Bij alle operaties kunnen complicaties optreden. Zij kunnen klein en hinderlijk zijn zoals bijvoorbeeld een ontsteking van een ader waar een infuus in zit of een urineweginfectie. Ook longontstekingen en littekenbreuken komen voor, maar zijn zeldzaam. Wondinfecties kunnen eerder voorkomen bij de verwijdering van een ontstoken galblaas. De wond wordt regelmatig geïnspecteerd om te kijken of er geen infecties optreden. De hechtingen kunnen meestal na tien of twaalf dagen worden verwijderd.

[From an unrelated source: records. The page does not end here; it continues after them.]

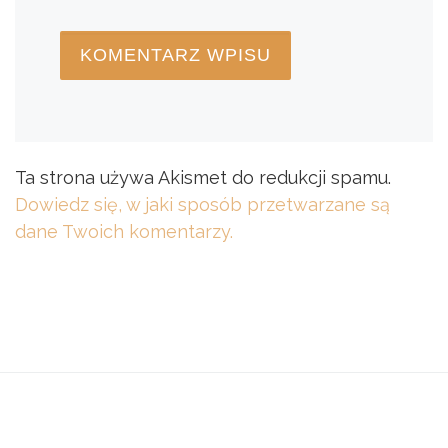
Ta strona używa Akismet do redukcji spamu.
Dowiedz się, w jaki sposób przetwarzane są
dane Twoich komentarzy.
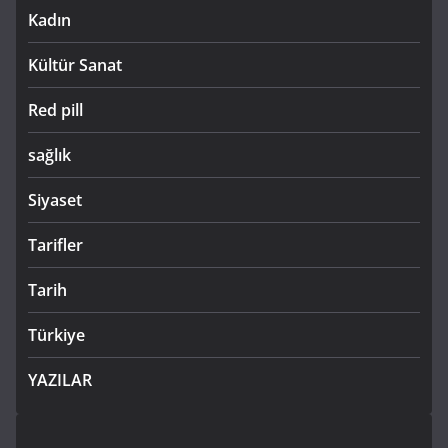
Kadın
Kültür Sanat
Red pill
sağlık
Siyaset
Tarifler
Tarih
Türkiye
YAZILAR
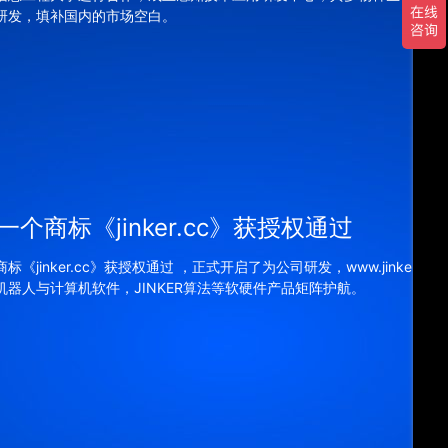
研发，填补国内的市场空白。
个商标《jinker.cc》获授权通过
《jinker.cc》获授权通过 ，正式开启了为公司研发，www.jinker.cc
机器人与计算机软件，JINKER算法等软硬件产品矩阵护航。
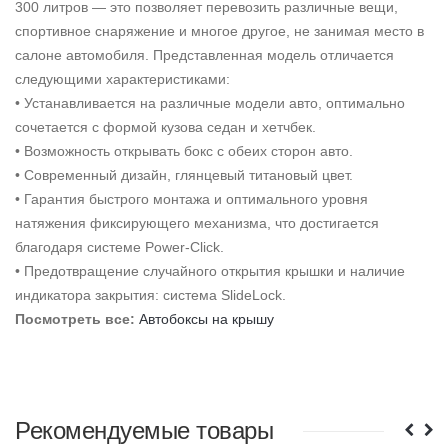
300 литров — это позволяет перевозить различные вещи,
спортивное снаряжение и многое другое, не занимая место в
салоне автомобиля. Представленная модель отличается
следующими характеристиками:
• Устанавливается на различные модели авто, оптимально
сочетается с формой кузова седан и хетчбек.
• Возможность открывать бокс с обеих сторон авто.
• Современный дизайн, глянцевый титановый цвет.
• Гарантия быстрого монтажа и оптимального уровня
натяжения фиксирующего механизма, что достигается
благодаря системе Power-Click.
• Предотвращение случайного открытия крышки и наличие
индикатора закрытия: система SlideLock.
Посмотреть все
:
Автобоксы на крышу
Рекомендуемые товары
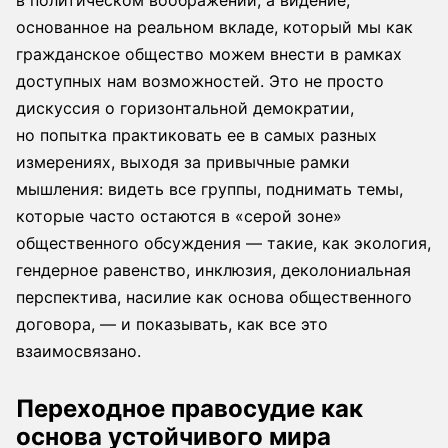
основанное на реальном вкладе, который мы как
гражданское общество можем внести в рамках
доступных нам возможностей. Это не просто
дискуссия о горизонтальной демократии,
но попытка практиковать ее в самых разных
измерениях, выходя за привычные рамки
мышления: видеть все группы, поднимать темы,
которые часто остаются в «серой зоне»
общественного обсуждения — такие, как экология,
гендерное равенство, инклюзия, деколониальная
перспектива, насилие как основа общественного
договора, — и показывать, как все это
взаимосвязано.
Переходное правосудие как
основа устойчивого мира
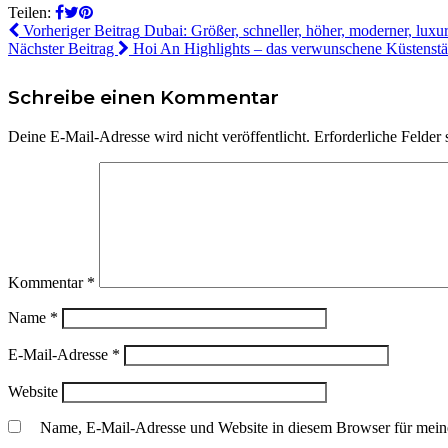
Teilen:
Vorheriger Beitrag
Dubai: Größer, schneller, höher, moderner, luxuri
Nächster Beitrag
Hoi An Highlights – das verwunschene Küstenst
Schreibe einen Kommentar
Deine E-Mail-Adresse wird nicht veröffentlicht.
Erforderliche Felder 
Kommentar
*
Name
*
E-Mail-Adresse
*
Website
Name, E-Mail-Adresse und Website in diesem Browser für mein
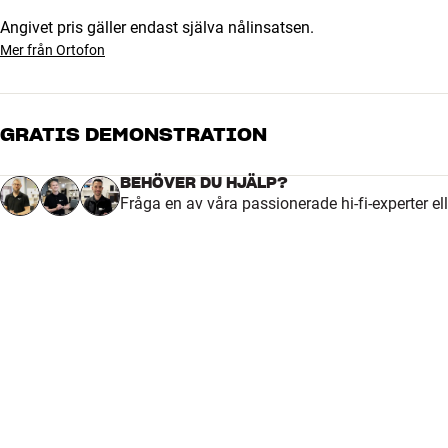
Angivet pris gäller endast själva nålinsatsen.
Mer från Ortofon
GRATIS DEMONSTRATION
BEHÖVER DU HJÄLP?
Fråga en av våra passionerade hi-fi-experter el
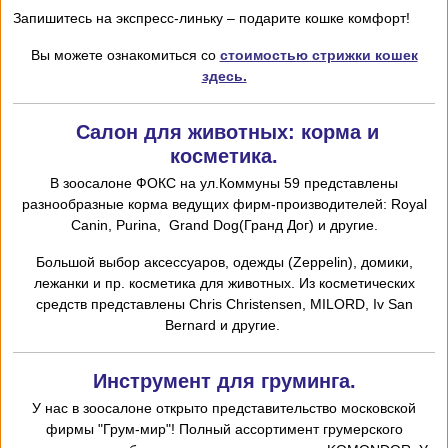
Запишитесь на экспресс-линьку – подарите кошке комфорт!
Вы можете ознакомиться со
стоимостью стрижки кошек
здесь.
Салон для животных: корма и
косметика.
В зоосалоне ФОКС на ул.Коммуны 59 представлены
разнообразные корма ведущих фирм-производителей: Royal
Canin, Purina, Grand Dog(Гранд Дог) и другие.
Большой выбор аксессуаров, одежды (Zeppelin), домики,
лежанки и пр. косметика для животных. Из косметических
средств представлены Chris
Christensen,
MILORD,
I
v San
Bernard и другие.
Инструмент для груминга.
У нас в зоосалоне открыто представительство московской
фирмы "Грум-мир"! Полный ассортимент грумерского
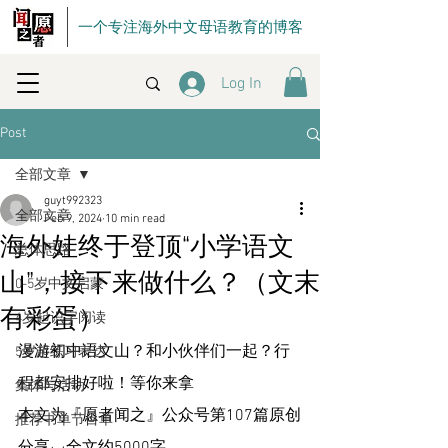
一个专注海外中文母语教育的博客
Log In
Post
全部文章
guyt992323
全部文章
Feb 9, 2024
10 min read
海外娃终于登顶“小学语文
总体思路
山”，接下来做什么？（文末
0-5岁中文启蒙
有彩蛋）
4岁起识字阅读
漫游初中语文山？和小伙伴们一起？行
5岁起练习表达
程都安排好啦！等你来拿
集体与活动
本文为『愿者闻之』公众号第107篇原创
推荐书单节目单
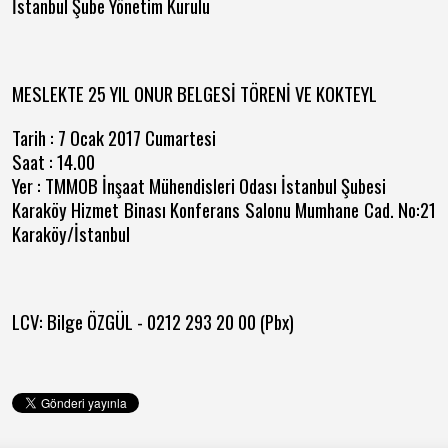
İstanbul Şube Yönetim Kurulu
MESLEKTE 25 YIL ONUR BELGESİ TÖRENİ VE KOKTEYL
Tarih : 7 Ocak 2017 Cumartesi
Saat : 14.00
Yer : TMMOB İnşaat Mühendisleri Odası İstanbul Şubesi
Karaköy Hizmet Binası Konferans Salonu Mumhane Cad. No:21
Karaköy/İstanbul
LCV: Bilge ÖZGÜL - 0212 293 20 00 (Pbx)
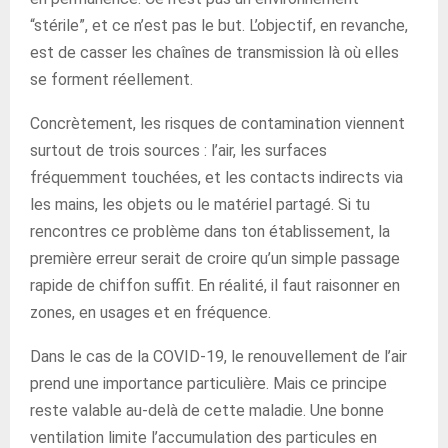
“stérile”, et ce n’est pas le but. L’objectif, en revanche,
est de casser les chaînes de transmission là où elles
se forment réellement.
Concrètement, les risques de contamination viennent
surtout de trois sources : l’air, les surfaces
fréquemment touchées, et les contacts indirects via
les mains, les objets ou le matériel partagé. Si tu
rencontres ce problème dans ton établissement, la
première erreur serait de croire qu’un simple passage
rapide de chiffon suffit. En réalité, il faut raisonner en
zones, en usages et en fréquence.
Dans le cas de la COVID-19, le renouvellement de l’air
prend une importance particulière. Mais ce principe
reste valable au-delà de cette maladie. Une bonne
ventilation limite l’accumulation des particules en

Een ernstige complicatie is bijvoorbeeld een beschadiging van de galwegen. Dit gebeurt slechts zeer zelden.
Eten en drinken
Eten of drinken mag u vlak na de operatie nog niet. Zodra de darmen weer werken mag u wat gaan drinken en als dat goed gaat kan dat worden uitgebreid volgens een bepaald schema. Dat schema verloopt na een conventionele cholecystectomie langzamer dan na een laparoscopische cholecystectomie.
Wanneer kunt u naar huis?
Na een laparoscopische cholecystectomie kunt u soms dezelfde dag maar over het algemeen de volgende dag naar huis. Na een conventionele cholecystectomie is de opnameduur langer. Van belang daarbij is of u koortsvrij bent, of de ontlasting weer normaal verloopt en de wond rustig is, dat wil zeggen er goed uit ziet en of u zich weer goed kunt verplaatsen.
Wat u moet weten als u weer thuis bent
- Vermoeienissen die de patiënt thuis te wachten staan worden vaak onderschat. Ga daarom na wie er in uw directe omgeving kan helpen. Wanneer u het rustig aan doet, zult u merken dat u geleidelijk meer aan kunt. Met alle bewegingen en activiteiten die pijnlijk zijn, moet u de eerst tijd na het ontslag voorzichtig aan doen. Wanneer de wond genezen is, mag u alle normale activiteiten weer hervatten. Meestal kunt u drie weken na het ontslag weer werken. Zwaar lichamelijk werk kan echter pas na zes weken worden hervat. Heeft u een laparoscopische cholecystectomie ondergaan dan kunt u meestal eerder weer aan het werk.
- U hoeft geen vetarm dieet te volgen. Met grote hoeveelheden vet tegelijkertijd moet u echter nog voorzichtig zijn. Probeer steeds meer uit wat u kunt verdragen. Heeft u klachten na gebruik van bepaalde voedingsmiddelen laat deze dan weg en probeer het later nog eens. Het is de bedoeling dat u na korte tijd weer eet wat u gewend was.
- De wond heeft geen speciale verzorging nodig. U kunt zich gewoon wassen of douchen.
- Voor een controlebezoek aan de polikliniek krijgt u bij ontslag een afspraak mee.
Wat u moet weten als u weer thuis bent
Het verwijderen van de galblaas is een van de meest voorkomende operaties. Op welke manier het bij u gedaan wordt, een conventionele operatie of een laparoscopische cholecystectomie, is in wezen niet belangrijk. Deze ingrepen worden niet als gevaarlijk of riskant beschouwd bij mensen die verder gezond zijn. Nadat u deze brochure heeft gelezen, heeft u misschien nog vragen. U kunt deze altijd stellen aan de chirurg of aan de verpleegkundigen.